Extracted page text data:

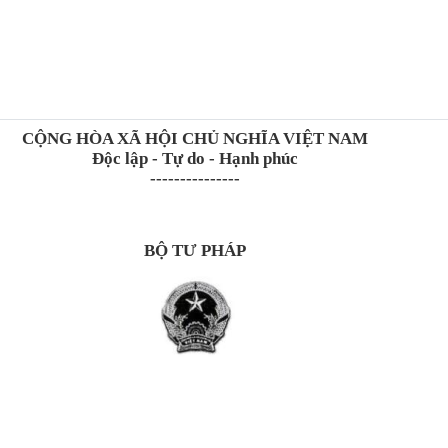
C
ỘNG H
ÒA XÃ H
ỘI CHỦ NGHĨA VIỆT NAM
Độc lập - Tự do - Hạnh ph
úc
---------------
B
Ộ TƯ PH
ÁP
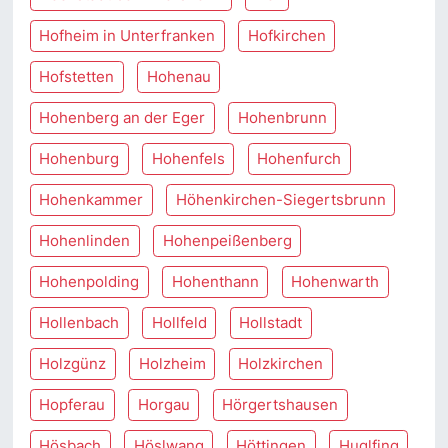
Hofheim in Unterfranken
Hofkirchen
Hofstetten
Hohenau
Hohenberg an der Eger
Hohenbrunn
Hohenburg
Hohenfels
Hohenfurch
Hohenkammer
Höhenkirchen-Siegertsbrunn
Hohenlinden
Hohenpeißenberg
Hohenpolding
Hohenthann
Hohenwarth
Hollenbach
Hollfeld
Hollstadt
Holzgünz
Holzheim
Holzkirchen
Hopferau
Horgau
Hörgertshausen
Hösbach
Höslwang
Höttingen
Huglfing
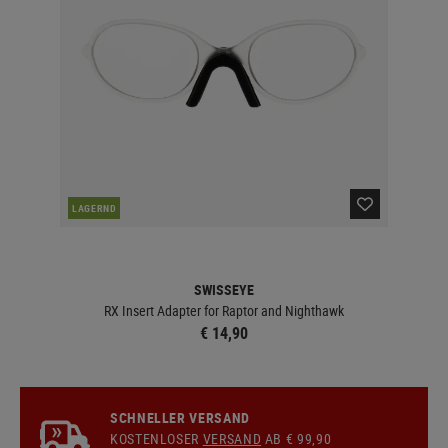
LAGERND
SWISSEYE
RX Insert Adapter for Raptor and Nighthawk
€ 14,90
SCHNELLER VERSAND
KOSTENLOSER
VERSAND
AB € 99,90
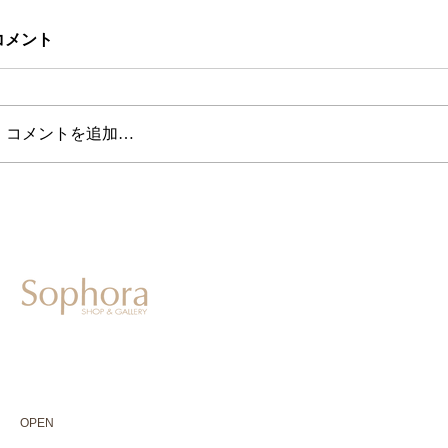
コメント
コメントを追加…
604-0931
京都市中京区二条通寺町東入ル榎木町77-1 延寿堂ビル1F
075-211-5552
enjyudo-gallery@sophora.jp
OPEN 10:00-18:30（展覧会最終日17:30迄）
OPEN
10:00-18:30（Last day of exhibition -17:30）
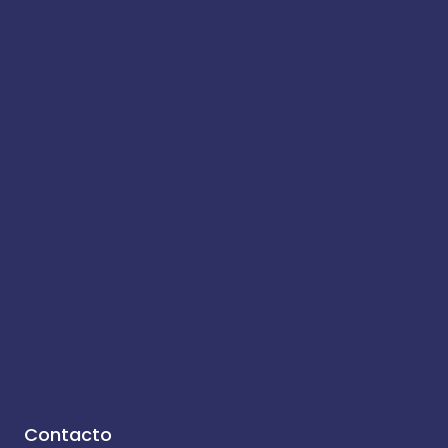
Contacto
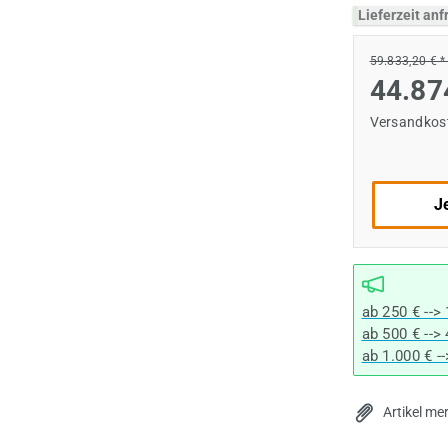
Lieferzeit an
59.833,20 € 
44.87
Versandkost
Je
ab 250 € -->
ab 500 € -->
ab 1.000 € -
Artikel me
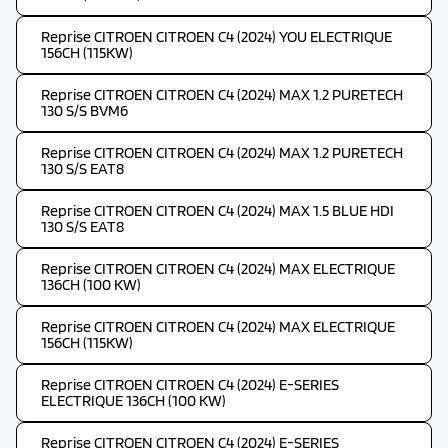
Reprise CITROEN CITROEN C4 (2024) YOU ELECTRIQUE
156CH (115KW)
Reprise CITROEN CITROEN C4 (2024) MAX 1.2 PURETECH
130 S/S BVM6
Reprise CITROEN CITROEN C4 (2024) MAX 1.2 PURETECH
130 S/S EAT8
Reprise CITROEN CITROEN C4 (2024) MAX 1.5 BLUE HDI
130 S/S EAT8
Reprise CITROEN CITROEN C4 (2024) MAX ELECTRIQUE
136CH (100 KW)
Reprise CITROEN CITROEN C4 (2024) MAX ELECTRIQUE
156CH (115KW)
Reprise CITROEN CITROEN C4 (2024) E-SERIES
ELECTRIQUE 136CH (100 KW)
Reprise CITROEN CITROEN C4 (2024) E-SERIES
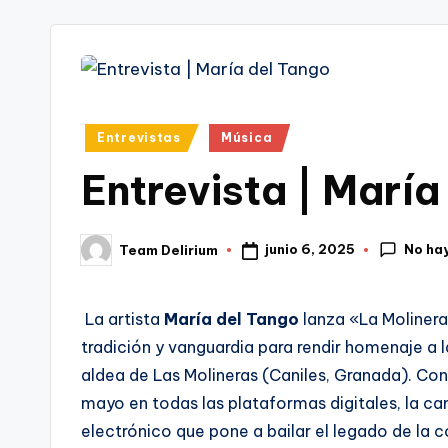
tr
i
Publicado
Entrevistas
Música
en
Entrevista | María
No ha
junio 6, 2025
Team Delirium
Publicado
por
La artista
María del Tango
lanza «La Moliner
tradición y vanguardia para rendir homenaje a la
aldea de Las Molineras (Caniles, Granada). Con 
mayo en todas las plataformas digitales, la c
electrónico que pone a bailar el legado de la co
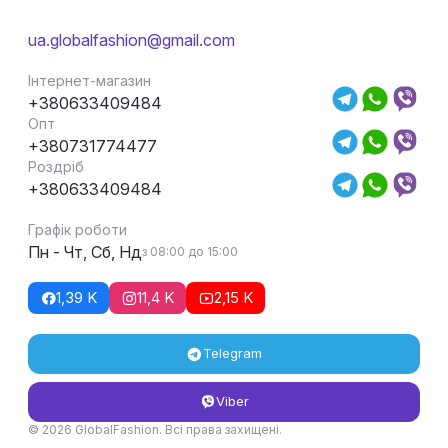
ua.globalfashion@gmail.com
Інтернет-магазин
+380633409484
Опт
+380731774477
Роздріб
+380633409484
Графік роботи
Пн - Чт, Сб, Нд
з 08:00 до 15:00
1,39 K
11,4 K
2,15 K
Telegram
Viber
© 2026 GlobalFashion. Всі права захищені.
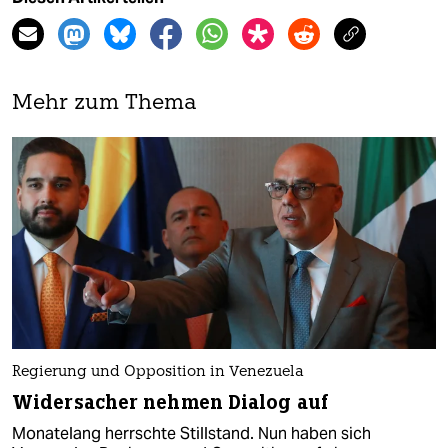
Mehr zum Thema
Regierung und Opposition in Venezuela
Widersacher nehmen Dialog auf
Monatelang herrschte Stillstand. Nun haben sich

What you are asked to do
Whenever a line includes the word "ELECTRIQUE", pull it out of the entries.

Result
Reprise CITROEN CITROEN C4 (2024) YOU ELECTRIQUE
Reprise CITROEN CITROEN C4 (2024) MAX ELECTRIQUE
Reprise CITROEN CITROEN C4 (2024) MAX ELECTRIQUE
ELECTRIQUE 136CH (100 KW)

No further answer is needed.